Getting to know Barb and spend some time working with her transformed the way I think about arranging and performing music. She and her work have had a tremendous influence on me and so I’m really thrilled to share with you this episode of Studio Time with Barb Jungr.
In this episode we discuss:
- Barb’s introduction to music via the family radio
- The story of her parents moving to Britain after WW2 to build new lives
- The course she studied as an undergraduate - it certainly wasn’t music!
- How jazz and cabaret might be considered musical “approaches” rather than musical genres
- “I think where the edge is, is where things are interesting...and where you can think and where you can fly or jump off.”
- Nicolas Roeg - film director
- Cal McCrystal - theatre and film director
- Bill Hicks - comedian
- What Barb learned from sharing stages with comedians such as Alexi Sayles and Julian Clary
- Being invited by the British Arts Council to tour to the Sudan, Malawi, Cameroon and the Yemen
- On touring to different countries: “Oh God. It just takes the ceiling off your house! You see the world differently.”
- “I think all discoveries are really just about yourself... People go to Antarctica to find themselves... All quests are the same... We’re all basically just coming to terms with ourselves.”

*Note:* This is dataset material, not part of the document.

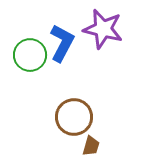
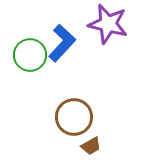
purple star: moved 5 px right, 5 px up
blue L-shape: rotated 15 degrees clockwise
brown trapezoid: rotated 45 degrees clockwise
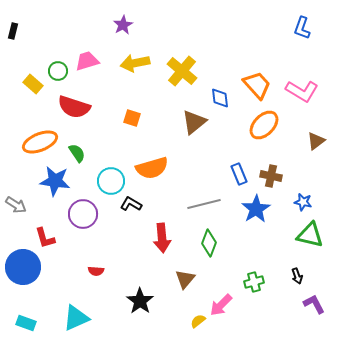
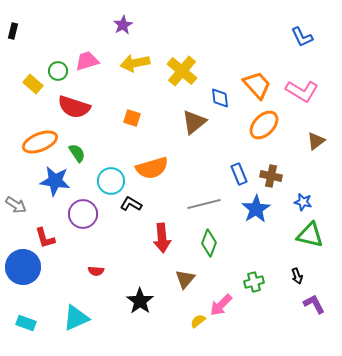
blue L-shape at (302, 28): moved 9 px down; rotated 45 degrees counterclockwise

- Why the term ‘solo artist’ can be a misnomer
- “The thing about your ‘own thing’, is that it isn’t just your own thing. I’m always working with musicians... It’s not like I’m standing there on my own on a stage.”
- When it comes to other songwriters there are many women whose songs Barb loves to listen to and sing, but she hasn’t chosen to record a ‘massive body’ of any of their work the way she has with men such as Bob Dylan, Leonard Cohen and Jacques Brel.
- “In a moth-like, flame-like way, I’m drawn to disturbed laser-like ways of looking at the world.”
- On what fans enjoy about her work: “There’s something in the flavour of what any of us do that other people relate to.”